* [What this task involves]: Pictures in the listing below are skipped, while the lines from the "Products [first link] (116, 63)" line through the "0 Reacties (480, 189)" line are returned word for word.

* [Available data]:
---
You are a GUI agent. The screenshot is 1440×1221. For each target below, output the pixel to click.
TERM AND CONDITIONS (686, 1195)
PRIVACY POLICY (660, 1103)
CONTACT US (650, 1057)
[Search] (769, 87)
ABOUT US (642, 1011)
---
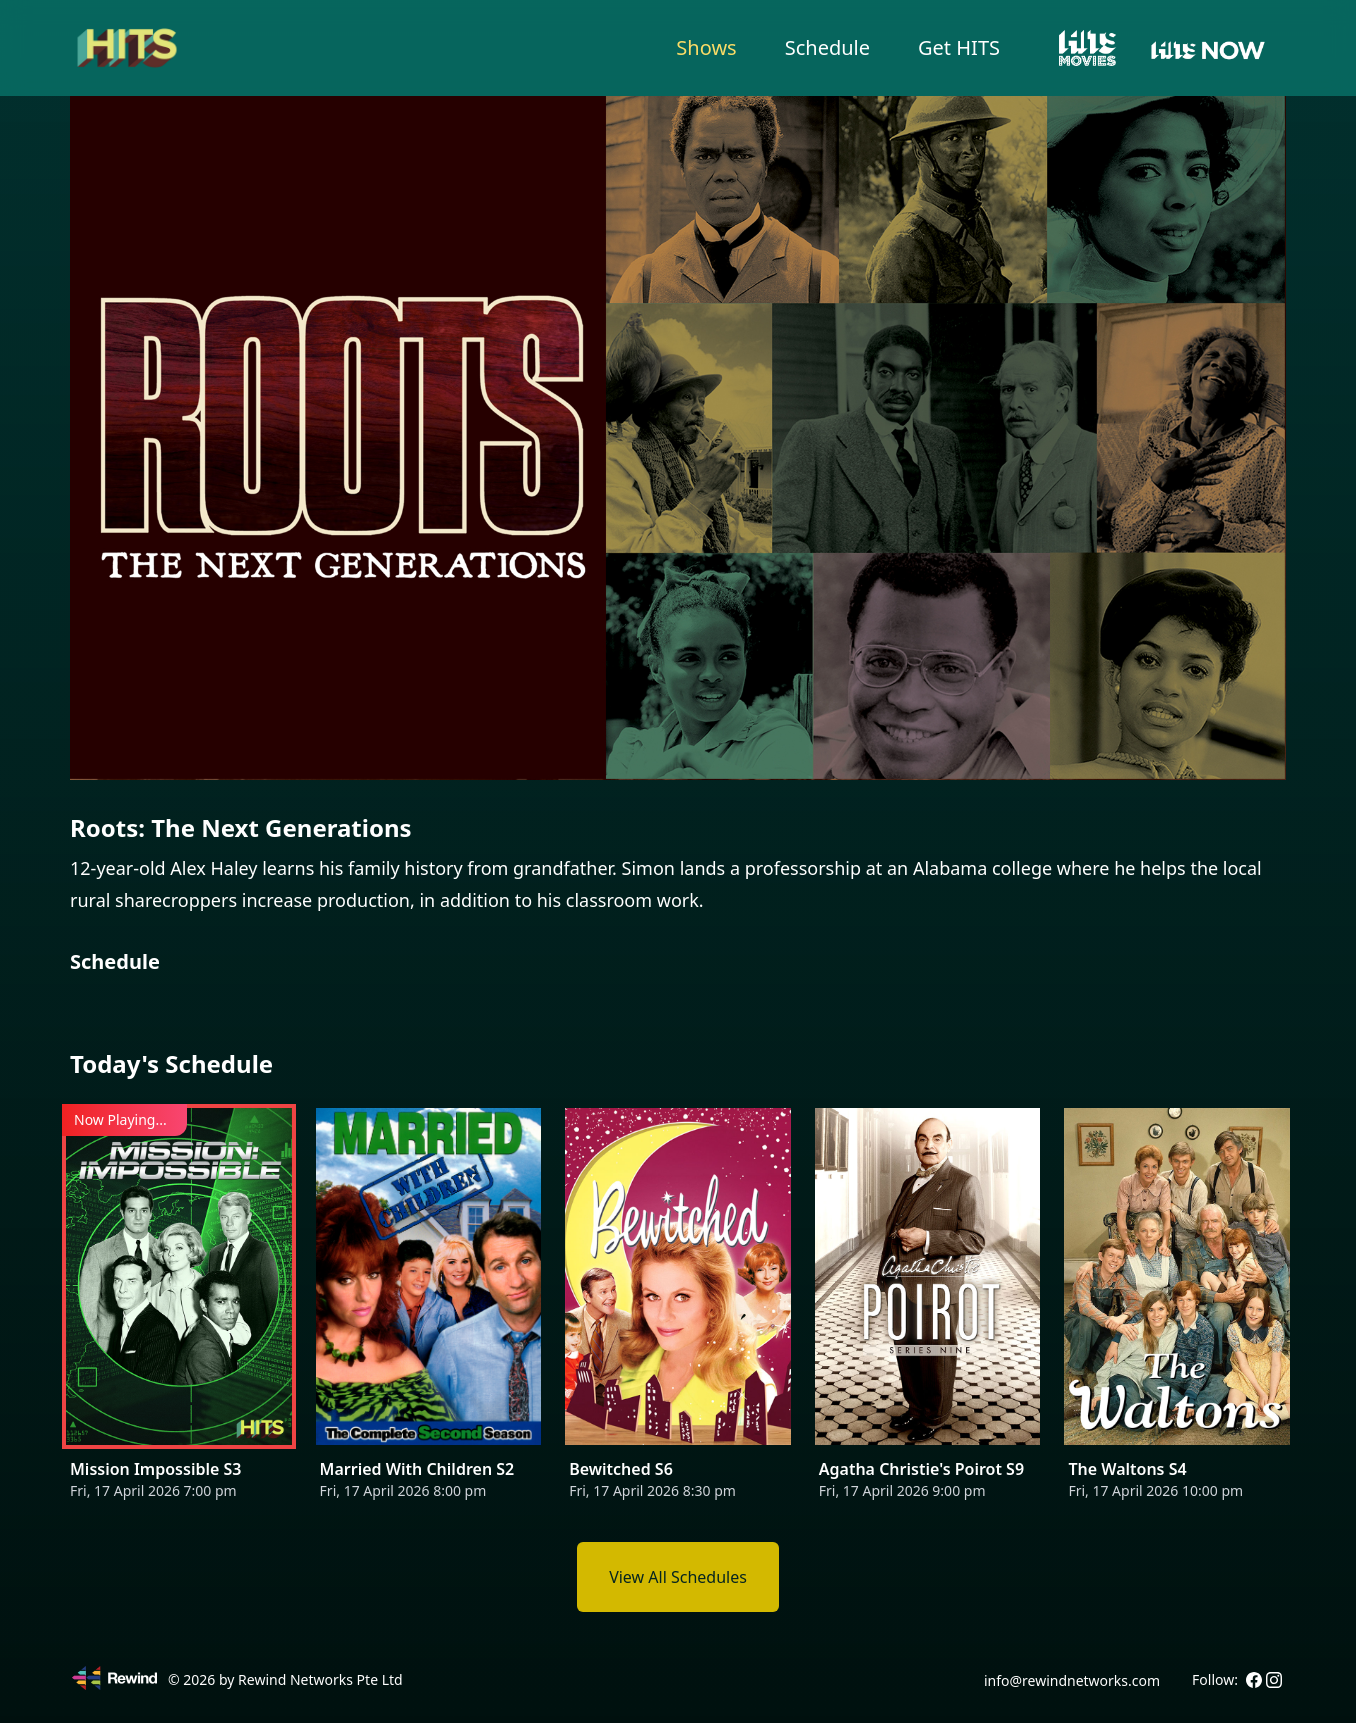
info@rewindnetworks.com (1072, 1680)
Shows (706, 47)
---
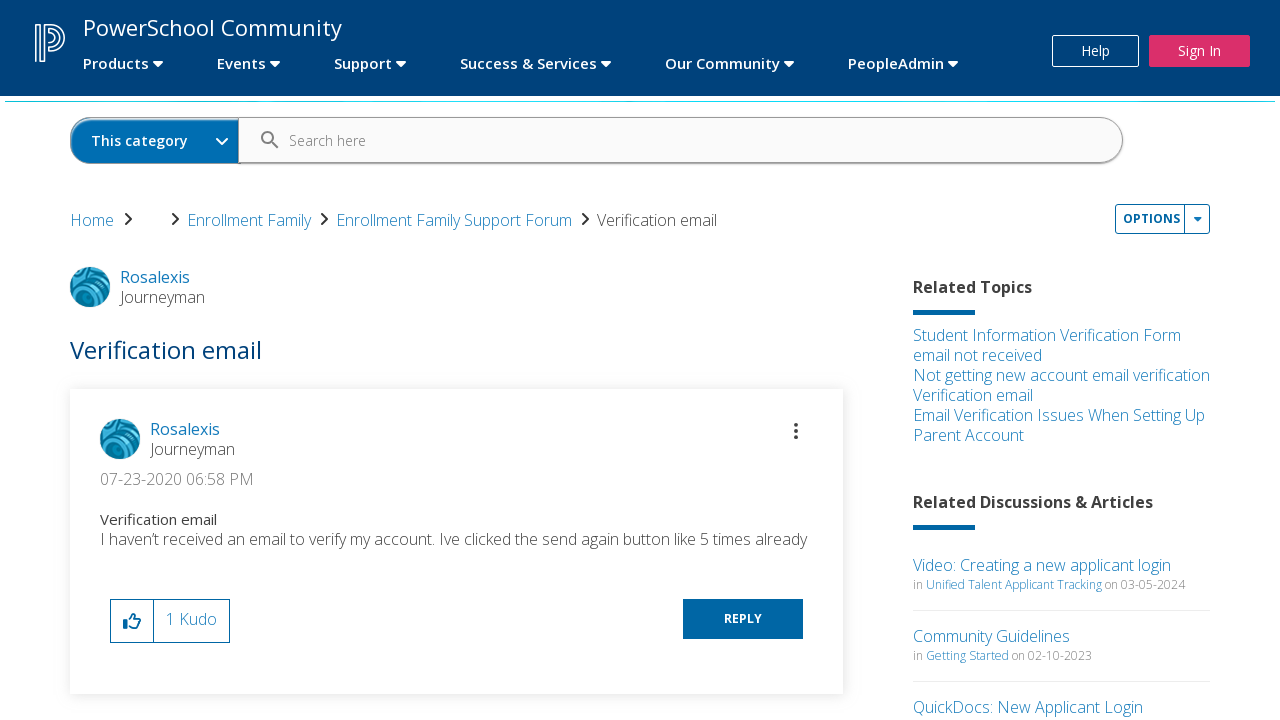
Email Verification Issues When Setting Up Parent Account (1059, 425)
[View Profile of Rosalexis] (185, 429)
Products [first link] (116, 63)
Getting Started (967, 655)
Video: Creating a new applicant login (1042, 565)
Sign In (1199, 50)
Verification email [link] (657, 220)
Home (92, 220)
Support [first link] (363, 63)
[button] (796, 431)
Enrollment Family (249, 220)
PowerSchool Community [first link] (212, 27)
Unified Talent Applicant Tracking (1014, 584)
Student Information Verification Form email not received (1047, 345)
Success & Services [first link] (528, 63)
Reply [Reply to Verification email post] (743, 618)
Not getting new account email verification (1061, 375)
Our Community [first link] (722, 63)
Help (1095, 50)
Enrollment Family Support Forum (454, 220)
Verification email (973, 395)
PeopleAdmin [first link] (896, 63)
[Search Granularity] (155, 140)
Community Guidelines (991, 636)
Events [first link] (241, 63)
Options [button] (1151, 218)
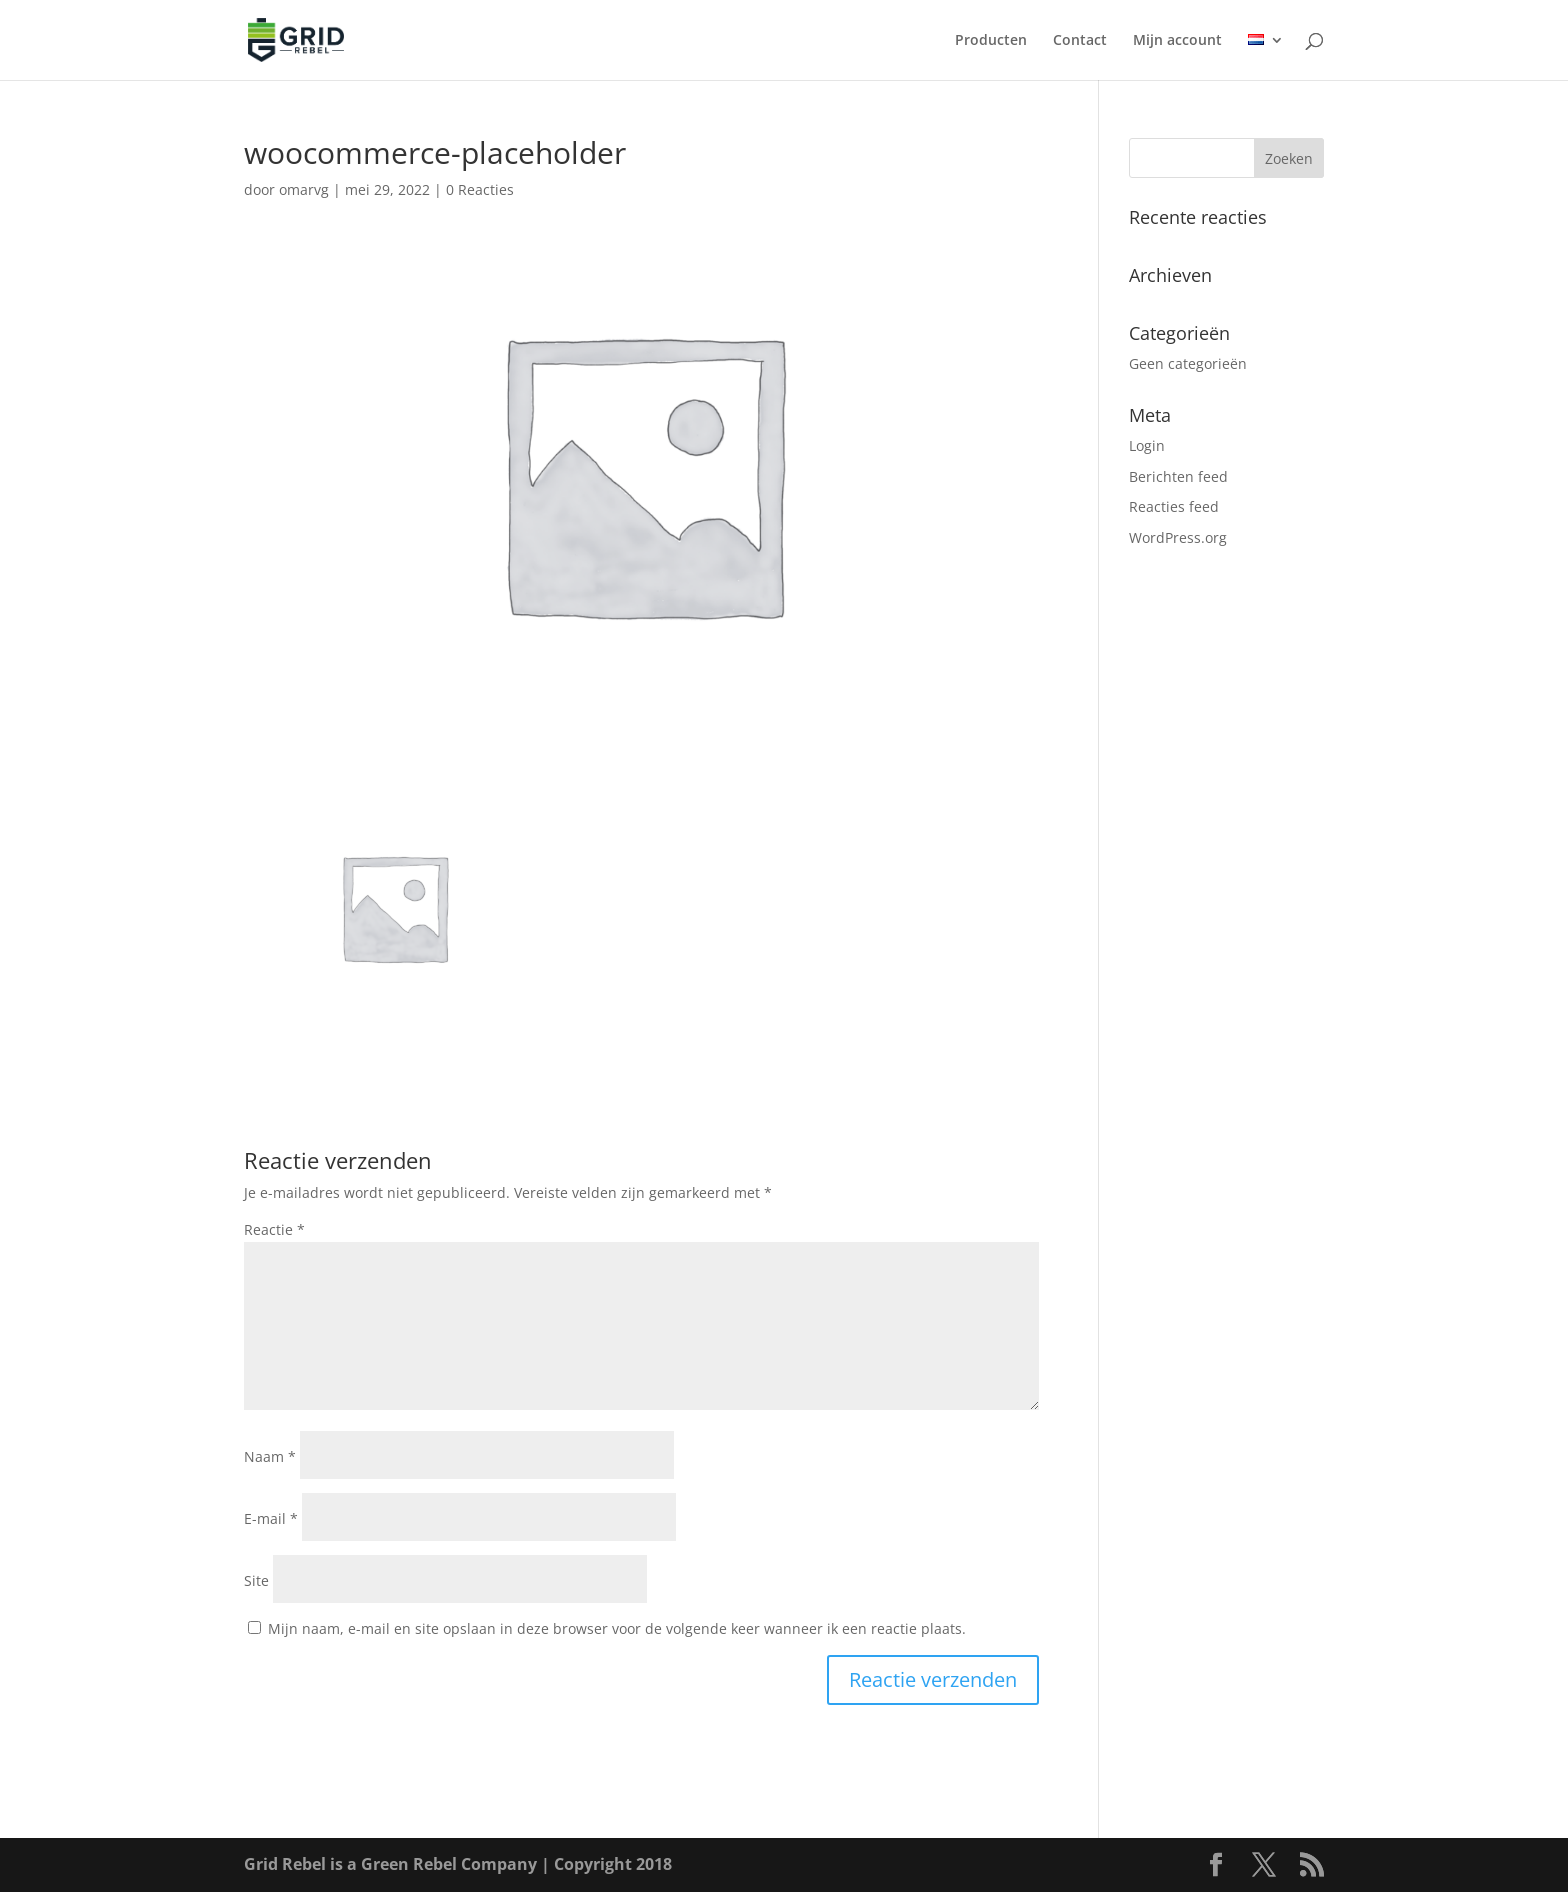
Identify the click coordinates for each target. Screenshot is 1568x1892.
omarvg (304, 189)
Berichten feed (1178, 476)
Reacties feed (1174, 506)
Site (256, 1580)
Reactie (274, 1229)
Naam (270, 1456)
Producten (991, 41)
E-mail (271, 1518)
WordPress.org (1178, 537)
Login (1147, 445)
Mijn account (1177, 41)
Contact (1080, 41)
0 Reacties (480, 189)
---
* [Task answer]:
Products [first link] (116, 63)
Getting Started (967, 655)
Video: Creating a new applicant login (1042, 565)
Sign In (1199, 50)
Verification email [link] (657, 220)
Home (92, 220)
Support [first link] (363, 63)
[button] (796, 431)
Enrollment Family (249, 220)
PowerSchool Community [first link] (212, 27)
Unified Talent Applicant Tracking (1014, 584)
Student Information Verification Form email not received (1047, 345)
Success & Services [first link] (528, 63)
Reply [Reply to Verification email post] (743, 618)
Not getting new account email verification (1061, 375)
Our Community [first link] (722, 63)
Help (1095, 50)
Enrollment Family Support Forum (454, 220)
Verification email (973, 395)
PeopleAdmin [first link] (896, 63)
[Search Granularity] (155, 140)
Community Guidelines (991, 636)
Events [first link] (241, 63)
Options [button] (1151, 218)
Identify the click coordinates for each target. Screenshot is 1568x1892.
omarvg (304, 189)
Berichten feed (1178, 476)
Reacties feed (1174, 506)
Site (256, 1580)
Reactie (274, 1229)
Naam (270, 1456)
Producten (991, 41)
E-mail (271, 1518)
WordPress.org (1178, 537)
Login (1147, 445)
Mijn account (1177, 41)
Contact (1080, 41)
0 Reacties (480, 189)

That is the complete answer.